Girls now do better at GCSE and last year nearly 46 per cent gained five or more passes at grades A to C compared with under 37 per cent of boys.
More 16-year-old girls than boys - 82 per cent compared with 78 per cent - continue in full or part-time education and at A-level, girls now score higher in maths, physics and technology as well as English.
Recent American research has shown that girls also score better in basic literacy and that disproportionate numbers of boys are now falling behind.
Margaret Kenyon, president of the GSA, said: "Girls have the good fortune to carry little baggage from the past; as far as they are concerned there is no golden age to hark back to. It is the present and the future that they must live in."

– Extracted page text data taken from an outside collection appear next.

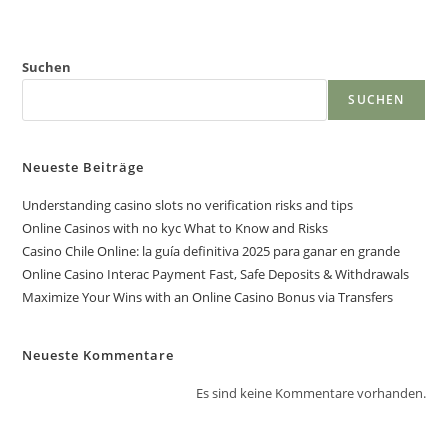
Suchen
SUCHEN
Neueste Beiträge
Understanding casino slots no verification risks and tips
Online Casinos with no kyc What to Know and Risks
Casino Chile Online: la guía definitiva 2025 para ganar en grande
Online Casino Interac Payment Fast, Safe Deposits & Withdrawals
Maximize Your Wins with an Online Casino Bonus via Transfers
Neueste Kommentare
Es sind keine Kommentare vorhanden.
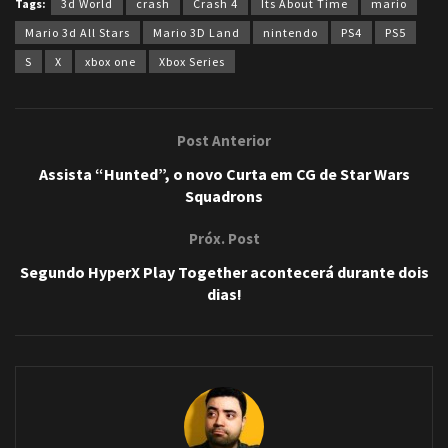
Tags:
3d World
crash
Crash 4
Its About Time
mario
Mario 3d All Stars
Mario 3D Land
nintendo
PS4
PS5
S
X
xbox one
Xbox Series
Post Anterior
Assista “Hunted”, o novo Curta em CG de Star Wars
Squadrons
Próx. Post
Segundo HyperX Play Together acontecerá durante dois
dias!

Her own school, Withington Girls in Manchester, recorded the highest proportion of starred-A grades at GCSE this summer, but Mrs Kenyon attacked the starred grade, which was introduced to stretch the high fliers.
"When you introduce a new grade immediately the other grades are downgraded and for girls to come up to you and say sorry I only got seven As and no stars is an absolute nonsense," she said.
"What we predicted would happen is indeed happening. A star-less A-grade is being seen as downgraded, a B as a C and a C as a failure."
Mrs Shephard refused to bow to calls to abolish the starred grade at GCSE, but said she would listen to arguments against its introduction at A-level.
But she added: "I think it is right to have a hurdle in place for the very very able."
* The public school obsession with team games has consigned many pupils to think of themselves as sporting failures, the head of PE at an independent girls' school has claimed.
Jo Everington, head of PE at Queenswood, Hatfield, a Pounds 10,000-a-year boarding school, criticised schools for measuring success in the number of cups, trophies and honours gained each year.
"For too long independent schools have focused on team sports at the expense of a large proportion of their pupils," she said in On The Map, the magazine of the GSA.
"Success was measured if they were regular team players by the number of county, regional and national honours achieved each year along with the number of cups in the trophy cabinet at the end of the season."
Ms Everington warned that compulsory team games at key stage 4 and beyond were a recipe for disaster and said pupils should be able to choose the activities they pursue.